Hobbs-Morgan said the encampment and strike are tangible ways that free speech is being made available on campuses.
“We’re defending and bolstering the actually existing experience of freedom, building something new, building something better, something that might come closer to justice,” he said.
Isaac, a graduate student worker who wished only to be identified by his first name, discussed the historical context of labor actions in solidarity with social justice movements.
“What the last eight months of the war on Gaza and what the crackdown on students, undergraduates, graduates, professors and community members all around the country has shown is that working conditions here are inextricably tied to Palestinian liberation,” he said.
The last speaker was fourth-year biology major, De La Guerra Dining Commons employee and Student Assistant Labor United — the union for student workers — member Uma Clemenceau. On Feb. 21, 2024, the UC refused to recognize the union despite being recognized by the Public Employment Relations Board.

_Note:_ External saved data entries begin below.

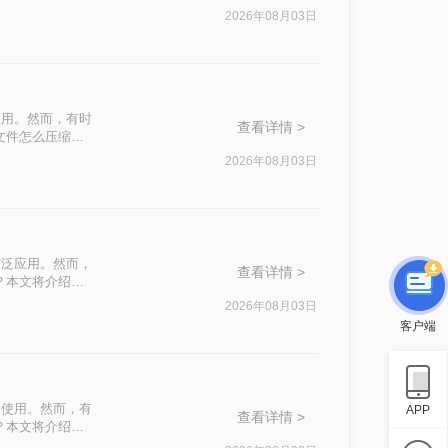
500k以下呢？
2026年08月03日
应用。然而，有时
查看详情 >
文件怎么压缩最
2026年08月03日
广泛应用。然而，
查看详情 >
？本文将介绍四
2026年08月03日
客户端
泛使用。然而，有
APP
查看详情 >
？本文将介绍四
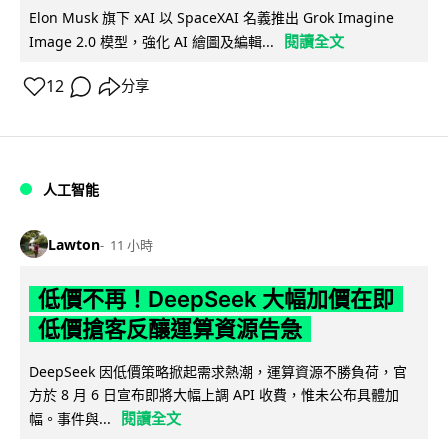
Elon Musk 旗下 xAI 以 SpaceXAI 名義推出 Grok Imagine
閱讀全文
Image 2.0 模型，強化 AI 繪圖及編輯...
12
分享
人工智能
Lawton
11 小時
低價不再！DeepSeek 大幅加價在即
低價搶客反釀運算資源告急
DeepSeek 因低價策略掀起需求熱潮，運算資源不勝負荷，官
方於 8 月 6 日宣布即將大幅上調 API 收費，惟未公布具體加
閱讀全文
幅。事件與...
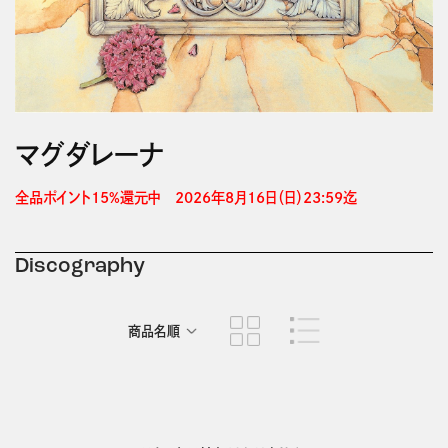
マグダレーナ
全品ポイント15%還元中　2026年8月16日（日）23:59迄 
Discography
商品名順
発売日順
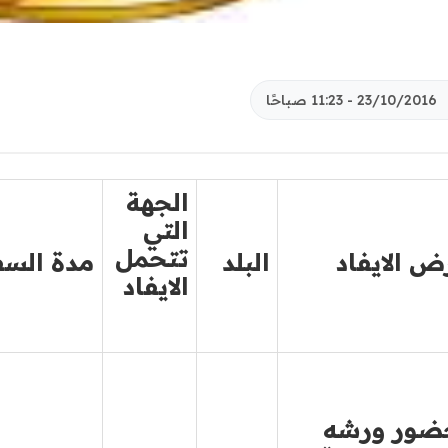
23/10/2016 - 11:23 صباحًا
الجهة
التي
تتحمل
ض الايفاد
البلد
مدة السف
الايفاد
ضور ورشه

“We are not just organizing undergraduate students for better wages and better working conditions. We are organizing a union because we are questioning the very idea that education should be commodified and privatized,” Clemenceau said.
Vailhe spoke with the Nexus on how the strike relates to undergraduates.
“Undergraduate students can also be part of our union as long as you’re working as a learning assistant, tutor or reader,” she said. “I think that it’s a really important teaching, not just from the classroom, but within the community and your coworkers.”
According to Vailhe, union members are “currently ready to strike whenever the university board calls upon [them].” They emphasized that the university could remedy the strike by negotiating labor practices.
The walkout concluded at around 12:30 p.m. with chants from Snell and Hanlon.
“UC, UC, you can’t hide. Our strike’s going UC-wide.”
A version of this article appeared on p. 1 of the May 23, 2024 print edition of the Daily Nexus.
CORRECTION [5/24/2024, 2:36 p.m.]: A previous version of this article listed Laura Snell as Recording Secretary of the Academic Service Employee Section for UAW. The article has been corrected to list Snell as a UAW member.